Hay varios caminos que todo adaptador de una obra literaria puede tomar, pero que se resumen en dos, y que son posibles solo si se abandona cualquier pretensión de sola scripturismo. La primera es estudiar la obra a profundidad para entender la filosofía que la respalda, los principios que guían la conciencia de sus personajes, y el mensaje que busca transmitir a los lectores. En este caso, la espiritualidad católica de Tolkien explica todas las imágenes salvíficas y escatológicas cristianas que se presentan constantemente en las épicas de la Tierra Media, que a su vez son ilustradas en los dilemas éticos a los que se enfrentan los personajes y la manera que tienen de resolverlos, con el resultado de que caen de un lado u otro del espectro moral de un mundo escindido por el bien y el mal. Comprender esta filosofía es crucial para permanecer fiel al autor original en el proceso de adaptación. Las copiosas pistas dejadas por Tolkien en los Apéndices a El Señor de los Anillos son principio para un sinfín de adaptaciones, siempre y cuando se entienda que es necesario expandir a partir de estas pistas para lograr una propuesta de mínimo rigor creativo sin caer en mera copia o imitación. El trabajo del adaptador es similar al trabajo del teólogo dentro de la doctrina cristiana católica, el cual desarrolla los principios del escrito sagrado, y los expande mediante una hermenéutica racional en respuesta a los problemas de su propia época, problemas que el texto sagrado no necesariamente aborda, pero que permanecen en potencia e implicados en sus principios. Este desarrollo doctrinal (elaborado por John Henry Newman) no es tan diferente de la tarea del adaptador de la obra de Tolkien, siempre y cuando se mantenga fiel a los principios filosóficos y morales de El Señor de los Anillos. Esta comparación la podemos hacer a la luz de que la obra de Tolkien es asumida por muchos de sus lectores como texto del que emana cierta ortodoxia, como si fuera algo sagrado que deba ser defendido por sus acólitos.

La segunda ruta que puede tomar el adaptador no debe ocuparnos mucho espacio, y es la que llamaríamos adaptación herética: cuando el adaptador no se toma la molestia de entender la obra en sus principios filosóficos y morales, y los cambia y modifica no según las intenciones del autor original, sino de acuerdo con los principios propios del adaptador en su contexto histórico personal.
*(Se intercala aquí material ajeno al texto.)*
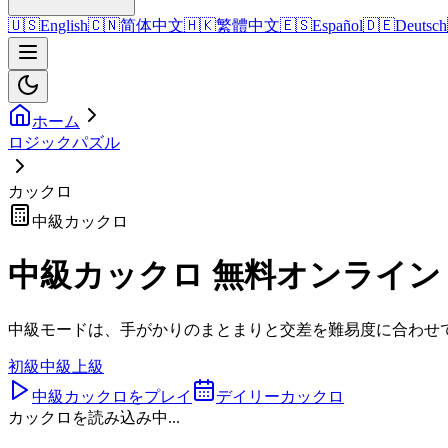
🇺🇸
English
🇨🇳
简体中文
🇭🇰
繁體中文
🇪🇸
Español
🇩🇪
Deutsch
ホーム
ロジックパズル
カックロ
中級カックロ
中級カックロ 無料オンライン
中級モードは、手がかりのまとまりと交差を難易度に合わせ
初級
中級
上級
中級カックロをプレイ
デイリーカックロ
カックロを読み込み中...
El resultado es lo que Pío X llamó “modernismo”, y que implica una tergiversación del mensaje original de la obra, para ajustarla al entorno discusivo e ideológico válido solo en la época en la que tiene lugar la adaptación. Al ser una adaptación subordinada al debate de su época, padece de un horizonte temporal más estrecho, válido solo en el momento de su emisión, y destinada a una temprana obsolescencia dado que carece de los principios universales de la obra original. La pregunta que nos concierne en este punto es: ¿son las adaptaciones para cine y televisión de la obra de Tolkien fieles al autor en tanto que pueden participar de su “ortodoxia”, o padecen de “modernismo”, y por ende destinadas al rechazo y el fracaso? Yo hago esta pregunta no tanto para darle respuesta, sino para invitar al lector a considerarlas.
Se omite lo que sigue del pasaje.